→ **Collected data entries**
........
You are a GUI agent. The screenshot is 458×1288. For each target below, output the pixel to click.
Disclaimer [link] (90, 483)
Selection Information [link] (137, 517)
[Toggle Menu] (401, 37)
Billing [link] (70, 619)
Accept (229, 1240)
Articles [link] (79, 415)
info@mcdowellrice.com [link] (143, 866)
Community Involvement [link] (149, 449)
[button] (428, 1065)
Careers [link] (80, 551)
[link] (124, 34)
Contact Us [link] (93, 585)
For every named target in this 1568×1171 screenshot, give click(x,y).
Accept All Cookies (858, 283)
........
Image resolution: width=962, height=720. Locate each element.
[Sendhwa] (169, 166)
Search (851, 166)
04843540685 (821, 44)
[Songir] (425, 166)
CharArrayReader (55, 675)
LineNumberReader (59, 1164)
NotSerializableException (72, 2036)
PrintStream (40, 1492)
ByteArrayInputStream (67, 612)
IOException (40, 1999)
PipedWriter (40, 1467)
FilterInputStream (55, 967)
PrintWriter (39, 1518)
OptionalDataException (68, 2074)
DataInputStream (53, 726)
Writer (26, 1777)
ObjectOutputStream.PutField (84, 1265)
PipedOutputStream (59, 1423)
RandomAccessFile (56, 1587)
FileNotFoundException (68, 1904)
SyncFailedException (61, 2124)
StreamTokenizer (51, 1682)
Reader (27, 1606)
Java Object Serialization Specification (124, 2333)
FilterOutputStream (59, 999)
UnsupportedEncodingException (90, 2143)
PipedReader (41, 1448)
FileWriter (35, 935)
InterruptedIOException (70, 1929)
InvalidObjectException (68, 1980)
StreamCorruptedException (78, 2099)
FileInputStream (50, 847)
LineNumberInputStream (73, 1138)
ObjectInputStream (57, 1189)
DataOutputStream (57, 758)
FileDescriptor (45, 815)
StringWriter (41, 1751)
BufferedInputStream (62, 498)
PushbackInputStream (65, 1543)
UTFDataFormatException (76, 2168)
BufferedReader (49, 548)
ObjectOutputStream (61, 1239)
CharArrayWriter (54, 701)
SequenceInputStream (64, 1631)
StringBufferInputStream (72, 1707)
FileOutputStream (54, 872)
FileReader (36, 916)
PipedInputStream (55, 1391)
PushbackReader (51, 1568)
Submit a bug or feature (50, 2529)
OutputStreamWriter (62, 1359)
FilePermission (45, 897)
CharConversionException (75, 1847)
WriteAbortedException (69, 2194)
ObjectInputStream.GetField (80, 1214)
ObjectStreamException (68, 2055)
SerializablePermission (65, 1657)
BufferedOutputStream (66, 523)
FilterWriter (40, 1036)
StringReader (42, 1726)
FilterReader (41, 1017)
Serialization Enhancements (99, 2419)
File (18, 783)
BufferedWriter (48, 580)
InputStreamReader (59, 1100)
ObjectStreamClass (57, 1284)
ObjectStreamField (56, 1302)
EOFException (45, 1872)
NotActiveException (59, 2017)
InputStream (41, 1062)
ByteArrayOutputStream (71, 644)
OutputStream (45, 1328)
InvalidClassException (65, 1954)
........
→ **Task**
In the entries above, tally the lines that hold the string "link" and give only the count.

→ **Exercise output**
9